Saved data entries

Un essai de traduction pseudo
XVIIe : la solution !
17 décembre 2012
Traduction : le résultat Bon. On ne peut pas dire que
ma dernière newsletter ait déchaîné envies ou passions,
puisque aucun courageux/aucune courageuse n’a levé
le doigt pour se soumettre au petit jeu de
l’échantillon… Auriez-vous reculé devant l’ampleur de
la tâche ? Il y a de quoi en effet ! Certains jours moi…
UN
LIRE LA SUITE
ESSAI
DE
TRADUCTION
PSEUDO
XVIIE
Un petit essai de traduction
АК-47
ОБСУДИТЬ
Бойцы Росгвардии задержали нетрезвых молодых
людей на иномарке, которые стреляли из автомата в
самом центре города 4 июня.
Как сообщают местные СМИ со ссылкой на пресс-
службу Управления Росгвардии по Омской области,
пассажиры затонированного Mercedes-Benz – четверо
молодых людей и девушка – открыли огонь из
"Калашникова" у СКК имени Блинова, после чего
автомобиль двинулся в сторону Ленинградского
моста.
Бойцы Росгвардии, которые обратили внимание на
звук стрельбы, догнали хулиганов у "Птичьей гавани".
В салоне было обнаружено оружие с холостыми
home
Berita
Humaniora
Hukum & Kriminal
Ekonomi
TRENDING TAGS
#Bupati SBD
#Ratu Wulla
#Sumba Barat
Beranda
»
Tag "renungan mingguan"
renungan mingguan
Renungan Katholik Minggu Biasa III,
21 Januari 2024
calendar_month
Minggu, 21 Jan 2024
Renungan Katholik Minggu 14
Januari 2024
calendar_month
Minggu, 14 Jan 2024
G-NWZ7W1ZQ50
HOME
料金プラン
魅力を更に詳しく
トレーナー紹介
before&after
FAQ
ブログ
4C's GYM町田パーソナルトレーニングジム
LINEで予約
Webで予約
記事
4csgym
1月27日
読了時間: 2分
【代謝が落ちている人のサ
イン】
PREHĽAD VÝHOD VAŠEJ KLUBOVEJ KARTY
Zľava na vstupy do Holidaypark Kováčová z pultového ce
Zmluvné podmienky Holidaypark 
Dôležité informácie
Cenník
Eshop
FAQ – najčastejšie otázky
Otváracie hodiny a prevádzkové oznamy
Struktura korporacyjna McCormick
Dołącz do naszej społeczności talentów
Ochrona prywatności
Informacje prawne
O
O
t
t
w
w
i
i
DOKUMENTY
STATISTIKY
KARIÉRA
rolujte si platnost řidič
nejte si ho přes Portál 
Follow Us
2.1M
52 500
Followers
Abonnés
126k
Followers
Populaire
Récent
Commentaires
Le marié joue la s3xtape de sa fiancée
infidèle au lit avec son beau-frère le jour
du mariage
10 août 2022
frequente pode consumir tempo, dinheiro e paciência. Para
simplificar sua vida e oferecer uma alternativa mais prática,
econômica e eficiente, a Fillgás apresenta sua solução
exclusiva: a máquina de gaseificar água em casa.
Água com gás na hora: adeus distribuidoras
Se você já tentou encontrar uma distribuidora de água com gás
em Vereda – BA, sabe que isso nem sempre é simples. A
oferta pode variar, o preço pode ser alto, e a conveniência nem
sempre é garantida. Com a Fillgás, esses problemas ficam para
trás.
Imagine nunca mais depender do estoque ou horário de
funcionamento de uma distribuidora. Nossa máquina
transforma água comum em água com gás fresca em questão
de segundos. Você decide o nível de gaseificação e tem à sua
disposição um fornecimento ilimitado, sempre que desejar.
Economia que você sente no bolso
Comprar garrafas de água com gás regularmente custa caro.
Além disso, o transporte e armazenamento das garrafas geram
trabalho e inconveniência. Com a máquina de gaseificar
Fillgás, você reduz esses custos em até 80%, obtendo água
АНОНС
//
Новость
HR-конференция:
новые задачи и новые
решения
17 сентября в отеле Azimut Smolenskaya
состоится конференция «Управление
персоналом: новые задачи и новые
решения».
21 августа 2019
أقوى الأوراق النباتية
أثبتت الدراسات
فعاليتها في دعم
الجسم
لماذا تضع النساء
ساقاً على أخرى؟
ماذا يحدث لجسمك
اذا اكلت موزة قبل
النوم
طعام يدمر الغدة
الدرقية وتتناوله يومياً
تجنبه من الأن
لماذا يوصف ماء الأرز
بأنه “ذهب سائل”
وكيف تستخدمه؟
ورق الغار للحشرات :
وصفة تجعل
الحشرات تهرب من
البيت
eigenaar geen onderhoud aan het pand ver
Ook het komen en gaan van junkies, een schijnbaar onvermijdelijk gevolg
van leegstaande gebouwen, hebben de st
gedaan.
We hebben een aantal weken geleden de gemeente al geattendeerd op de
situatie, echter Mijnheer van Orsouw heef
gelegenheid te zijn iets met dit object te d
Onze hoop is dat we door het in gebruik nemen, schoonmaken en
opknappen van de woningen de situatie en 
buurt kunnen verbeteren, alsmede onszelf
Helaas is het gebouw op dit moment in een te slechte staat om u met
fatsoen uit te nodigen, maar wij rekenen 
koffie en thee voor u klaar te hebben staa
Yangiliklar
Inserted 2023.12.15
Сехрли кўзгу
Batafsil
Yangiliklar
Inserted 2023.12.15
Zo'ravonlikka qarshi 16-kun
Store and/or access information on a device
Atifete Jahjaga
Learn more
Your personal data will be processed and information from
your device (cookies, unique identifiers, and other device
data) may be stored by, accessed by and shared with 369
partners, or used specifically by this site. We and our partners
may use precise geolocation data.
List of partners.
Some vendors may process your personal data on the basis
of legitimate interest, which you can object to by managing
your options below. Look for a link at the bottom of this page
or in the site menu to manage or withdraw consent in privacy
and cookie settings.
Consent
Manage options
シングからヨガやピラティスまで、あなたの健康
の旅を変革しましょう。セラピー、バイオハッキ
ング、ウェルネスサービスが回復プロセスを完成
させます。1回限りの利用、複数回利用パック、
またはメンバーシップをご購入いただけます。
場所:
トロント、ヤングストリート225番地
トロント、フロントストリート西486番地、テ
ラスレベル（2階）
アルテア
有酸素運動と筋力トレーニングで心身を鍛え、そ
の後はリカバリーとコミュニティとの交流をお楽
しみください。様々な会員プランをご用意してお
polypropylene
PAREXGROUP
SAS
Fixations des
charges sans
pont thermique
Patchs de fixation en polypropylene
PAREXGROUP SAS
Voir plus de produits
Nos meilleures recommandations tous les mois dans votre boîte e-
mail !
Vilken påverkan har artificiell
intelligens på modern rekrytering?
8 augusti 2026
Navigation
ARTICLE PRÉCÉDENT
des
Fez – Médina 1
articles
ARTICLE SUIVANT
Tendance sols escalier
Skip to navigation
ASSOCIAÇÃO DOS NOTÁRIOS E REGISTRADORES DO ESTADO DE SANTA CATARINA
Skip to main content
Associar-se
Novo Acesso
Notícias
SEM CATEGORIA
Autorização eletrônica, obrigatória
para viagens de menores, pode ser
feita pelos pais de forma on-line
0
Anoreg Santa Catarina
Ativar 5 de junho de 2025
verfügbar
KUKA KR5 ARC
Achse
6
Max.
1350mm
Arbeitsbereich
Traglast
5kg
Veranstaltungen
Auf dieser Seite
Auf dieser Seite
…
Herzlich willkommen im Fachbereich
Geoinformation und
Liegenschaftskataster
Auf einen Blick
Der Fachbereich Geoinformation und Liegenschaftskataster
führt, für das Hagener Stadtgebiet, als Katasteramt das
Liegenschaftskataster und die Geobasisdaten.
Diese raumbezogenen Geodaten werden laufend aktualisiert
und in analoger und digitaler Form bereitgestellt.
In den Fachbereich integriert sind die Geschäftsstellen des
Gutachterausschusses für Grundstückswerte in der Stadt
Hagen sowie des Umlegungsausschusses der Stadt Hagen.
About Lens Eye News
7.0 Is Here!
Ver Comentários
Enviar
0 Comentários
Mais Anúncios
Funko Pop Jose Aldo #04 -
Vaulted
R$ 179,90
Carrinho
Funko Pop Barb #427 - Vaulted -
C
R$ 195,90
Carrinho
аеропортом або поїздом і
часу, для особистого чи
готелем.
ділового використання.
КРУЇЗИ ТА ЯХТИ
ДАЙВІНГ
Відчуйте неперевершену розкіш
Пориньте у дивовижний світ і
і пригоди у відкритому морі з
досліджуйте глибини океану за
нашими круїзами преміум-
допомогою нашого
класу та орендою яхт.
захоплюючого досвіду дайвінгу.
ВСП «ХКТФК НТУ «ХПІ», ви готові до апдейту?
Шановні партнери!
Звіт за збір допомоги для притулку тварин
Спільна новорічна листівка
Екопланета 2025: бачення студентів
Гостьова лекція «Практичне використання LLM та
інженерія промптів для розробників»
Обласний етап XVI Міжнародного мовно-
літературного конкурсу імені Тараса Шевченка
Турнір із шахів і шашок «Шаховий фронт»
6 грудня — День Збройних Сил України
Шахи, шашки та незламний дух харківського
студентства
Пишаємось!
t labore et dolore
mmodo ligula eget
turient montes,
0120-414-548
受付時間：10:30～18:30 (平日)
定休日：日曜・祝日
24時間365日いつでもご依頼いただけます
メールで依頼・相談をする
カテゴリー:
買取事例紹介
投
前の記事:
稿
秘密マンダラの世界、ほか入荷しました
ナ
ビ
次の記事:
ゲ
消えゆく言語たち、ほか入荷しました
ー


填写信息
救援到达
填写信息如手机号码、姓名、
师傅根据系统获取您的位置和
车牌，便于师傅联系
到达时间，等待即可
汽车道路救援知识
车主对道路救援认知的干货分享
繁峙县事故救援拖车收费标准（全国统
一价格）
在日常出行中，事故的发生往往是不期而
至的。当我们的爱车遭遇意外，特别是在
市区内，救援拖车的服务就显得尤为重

* **What you have to do**: Here the job is to transcribe the lines from the first line of the data through the line containing "l’échantillon… Auriez-vous reculé", inclusive, exactly and with nothing else.

* **Response area**:
Un essai de traduction pseudo
XVIIe : la solution !
17 décembre 2012
Traduction : le résultat Bon. On ne peut pas dire que
ma dernière newsletter ait déchaîné envies ou passions,
puisque aucun courageux/aucune courageuse n’a levé
le doigt pour se soumettre au petit jeu de
l’échantillon… Auriez-vous reculé devant l’ampleur de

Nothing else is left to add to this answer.